Some people confuse engineered wood with laminate, but nothing could be further from the truth. Laminate flooring may look like wood, but it is not, it is simply a photographic image under a clear protective layer. Engineered wood, however, is the real thing. And once laid it is virtually impossible to distinguish it from solid wood. But instead of being milled from a single piece of timber, engineered boards consist of several layers, and this construction results in a number of very sound advantages.
In an engineered board, the top layer is, of course, solid wood, whilst the other layers may be plywood, softwood or yet more layers of hardwood. Each layer is bonded to the next with the grain running at right angles, which makes it virtually impossible for the board to swell or shrink. So when it is laid it is highly unlikely to warp and gap, or otherwise suffer in the same way as solid wood flooring can when exposed to changes in humidity through the use of heating and air conditioning, or simply due to a change in the weather.

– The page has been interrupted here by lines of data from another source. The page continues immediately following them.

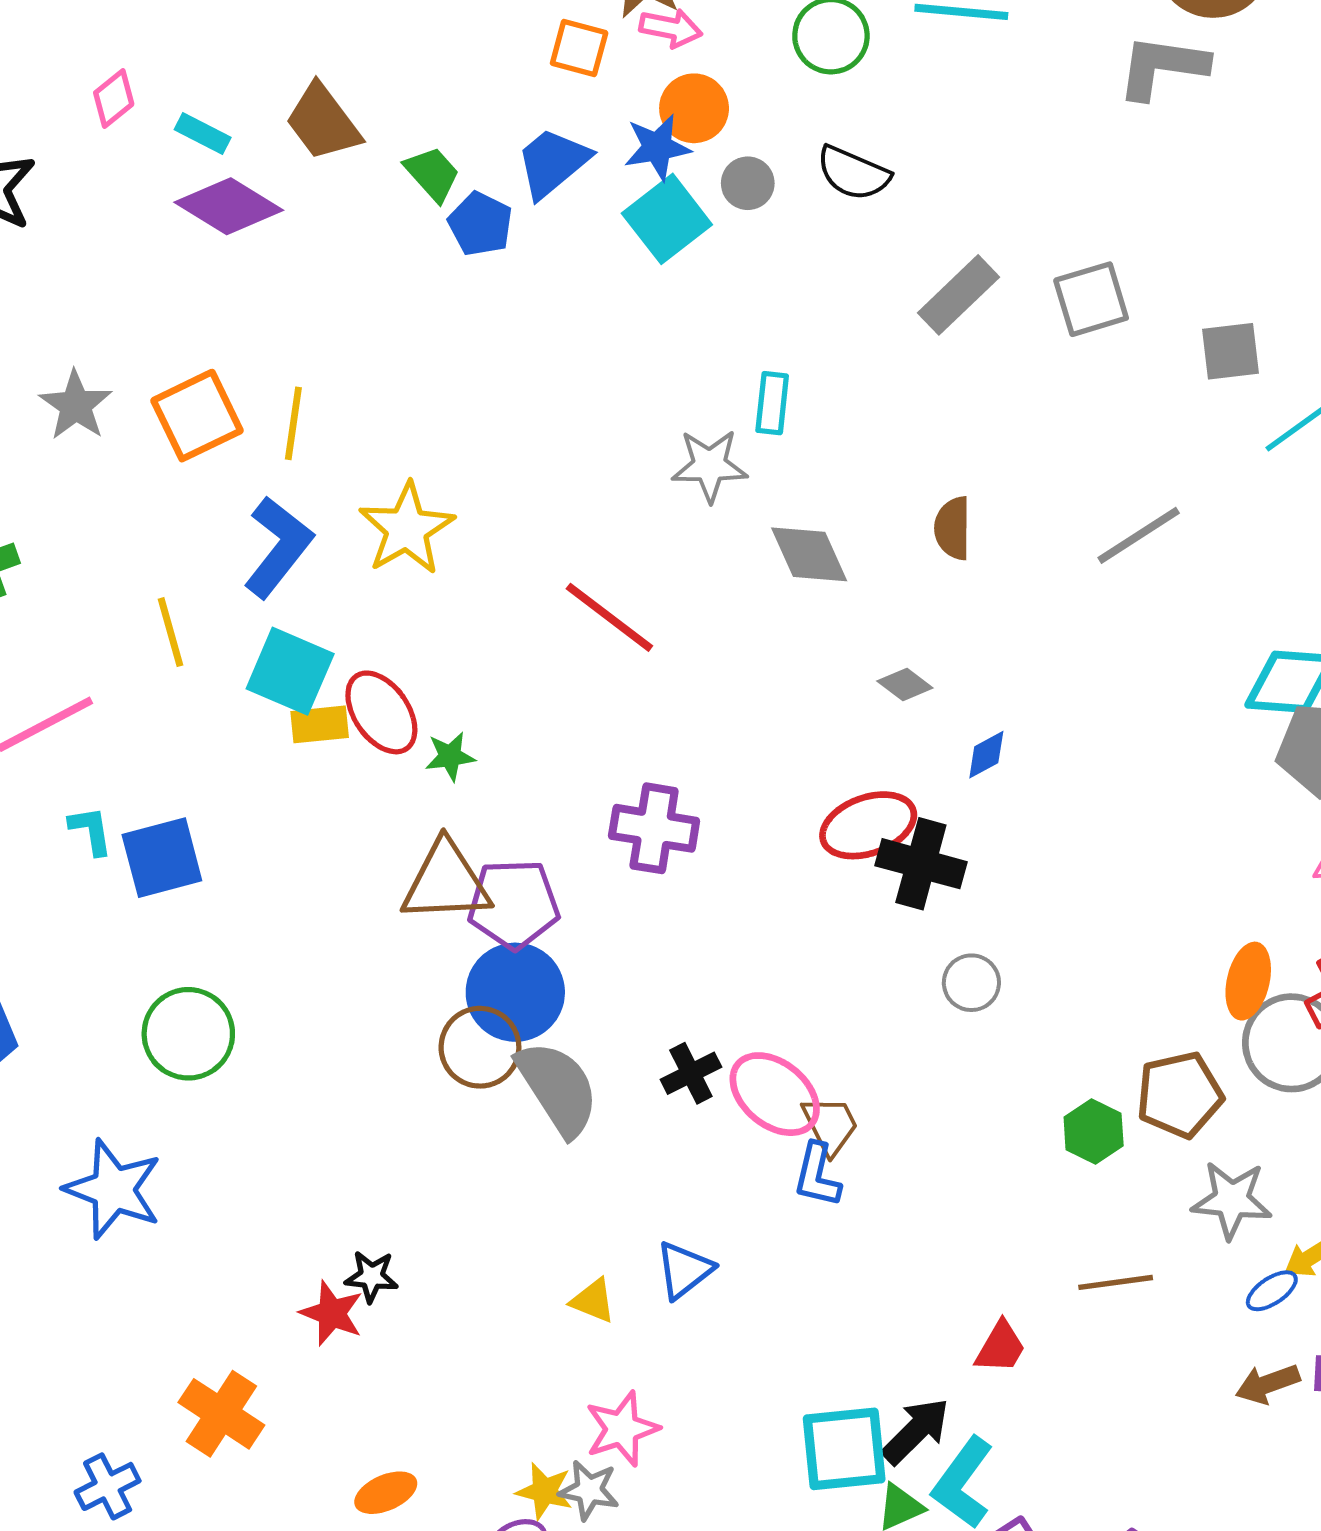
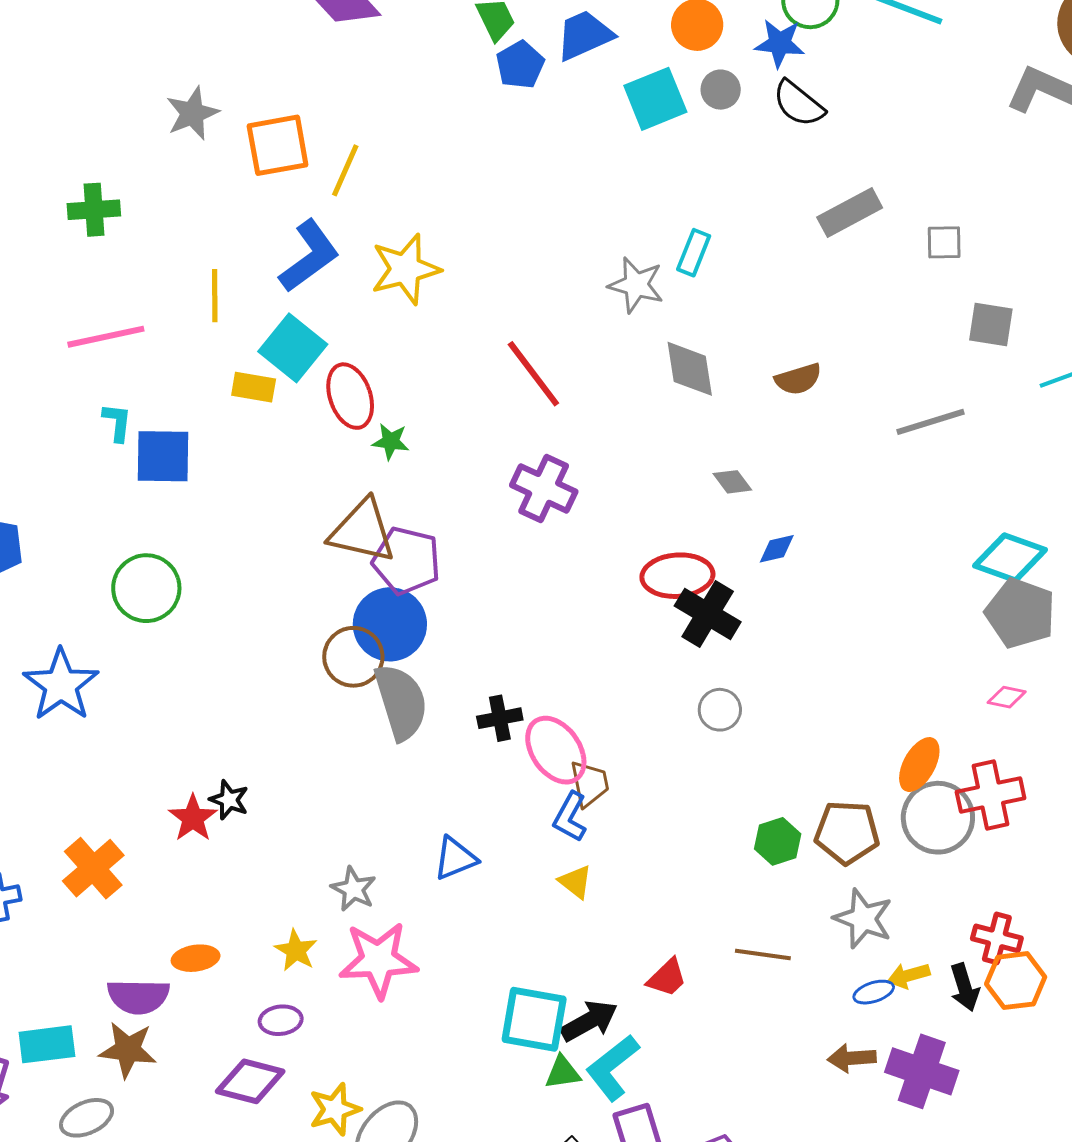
blue star: (657, 147) -> (780, 43), moved
gray square: (1091, 299) -> (944, 242), size x0.7
gray square: (1230, 351) -> (991, 325), moved
brown semicircle: (953, 528) -> (798, 379), turned -123
yellow rectangle: (320, 724) -> (254, 387), moved
purple cross: (654, 828) -> (544, 488), moved
yellow triangle: (593, 1301) -> (575, 882), moved
pink star: (622, 1429) -> (378, 960), size x1.4
gray star: (589, 1490) -> (353, 889), moved
yellow star: (544, 1491) -> (296, 950), moved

In addition to being far more stable, engineered wood offers several other benefits. It may be laid as a floating floor, as well as being nailed or glued down, and some planks even come in an easy to fit 'click' system. It is usually pre-finished, meaning you see exactly how your floor will look before it is fitted and ensuring a faster, easier installation with no mess and no fuss. And, because it isn't affected by changes in humidity, it is available in much wider, longer, more imposing planks. Finally, it is particularly kind to the environment, because every beautiful, stable, hard wearing engineered timber floor fitted uses less of the slow-growth hardwoods. Little wonder that engineered timber is now by far the most popular type of timber flooring fitted around the world.